Las semillas transgénicas aumentan la producción, reducen la vulnerabilidad de las plantas a determinadas enfermedades y plagas, disminuyen la necesidad de abonos y pesticidas, producen plantas más resistentes a factores adversos de suelo y clima y simplifican o eliminan las faenas de cultivo. Pero, como toda panacea, tienen un riesgo: que al introducir el gen buscado se produzcan también compuestos nocivos a la salud del hombre o del ganado. Por eso hay que exigir un control riguroso antes de comercializar una nueva semilla transgénica.

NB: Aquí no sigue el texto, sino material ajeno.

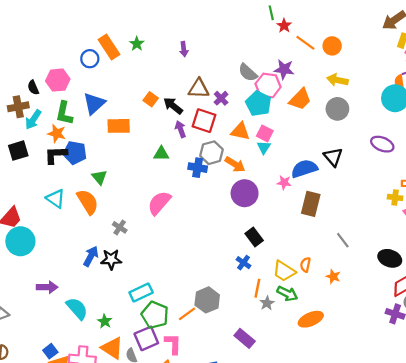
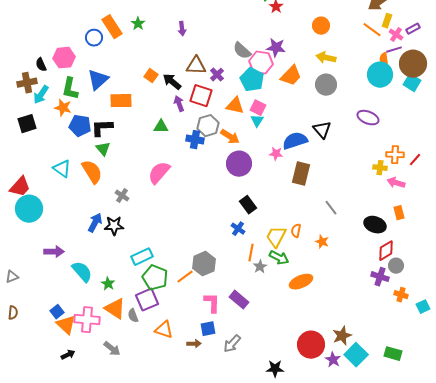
orange line: (305, 43) -> (372, 30), moved
black L-shape: (56, 155) -> (102, 128), moved
yellow trapezoid: (284, 271) -> (276, 237), turned 85
pink L-shape: (173, 344) -> (212, 303), moved

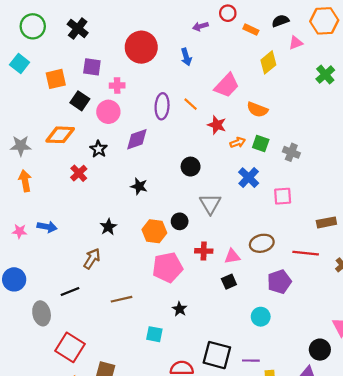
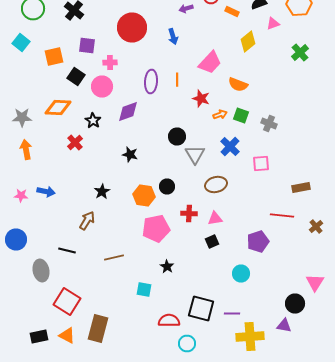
orange line: (191, 104) -> (177, 80), turned 48
gray triangle: (210, 204) -> (195, 154), moved
brown ellipse: (262, 243) -> (216, 184), moved
black line: (70, 291) -> (67, 250), turned 36

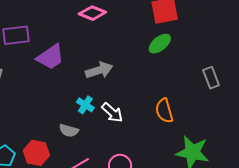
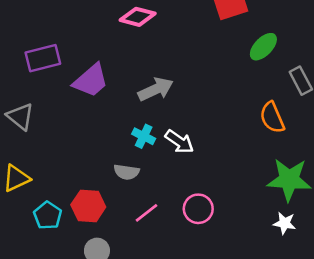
green ellipse: (160, 44) -> (263, 47), moved
orange semicircle: (164, 111) -> (272, 118), moved

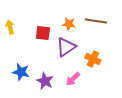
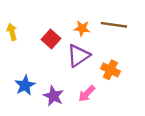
red square: (43, 33) -> (51, 39), turned 35
blue star: (21, 72) -> (25, 85), turned 30

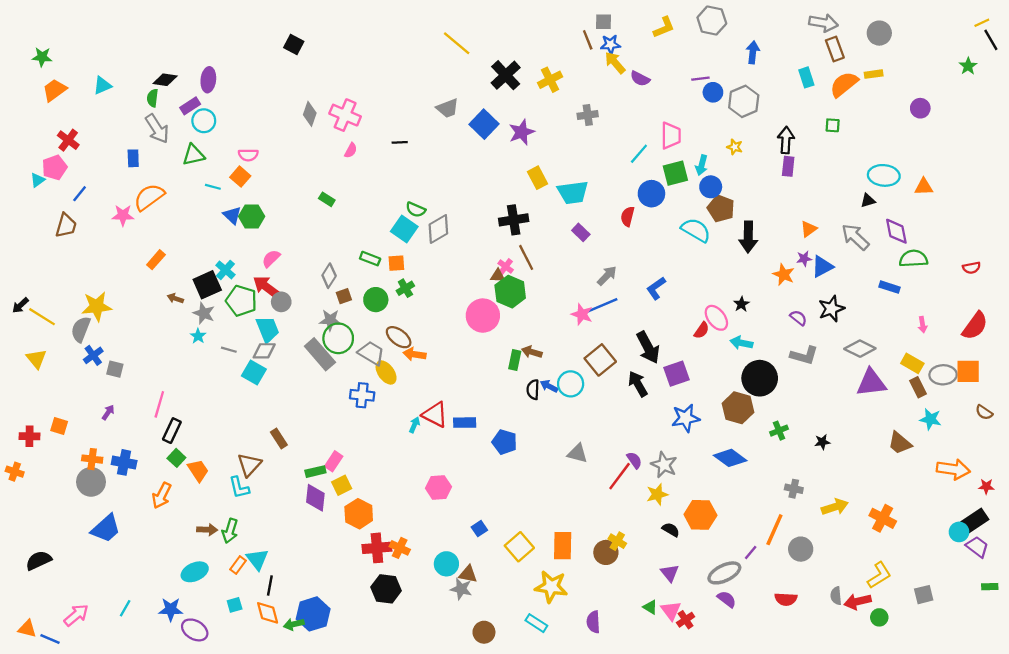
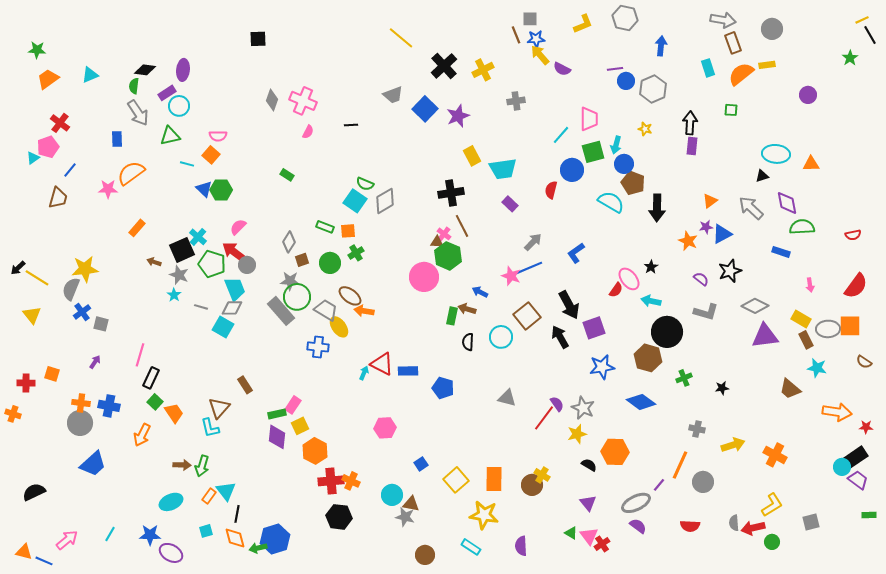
black square: (294, 44) -> (258, 39), turned -30
blue arrow: (549, 386) -> (480, 292), moved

Contribuye a echar leña al fuego el que esas semillas las han creado y las venden las multinacionales, como la Monsanto en EEUU o la Novartis en Suiza. Constantemente se celebran foros y se publican artículos contra esa novedad de la ciencia y la tecnología, incluso pidiendo una moratoria mundial de la fabricación de los OGM u "organismos genéticamente modificados". Pero para ver las cosas claras yo aconsejo la lectura de este libro mesurado, enterado y ameno, en el que tan eminente agrónomo y genetista otea el horizonte de la agricultura y del nuevo mundo rural desde el que ya no se verán los idílicos paisajes de antaño.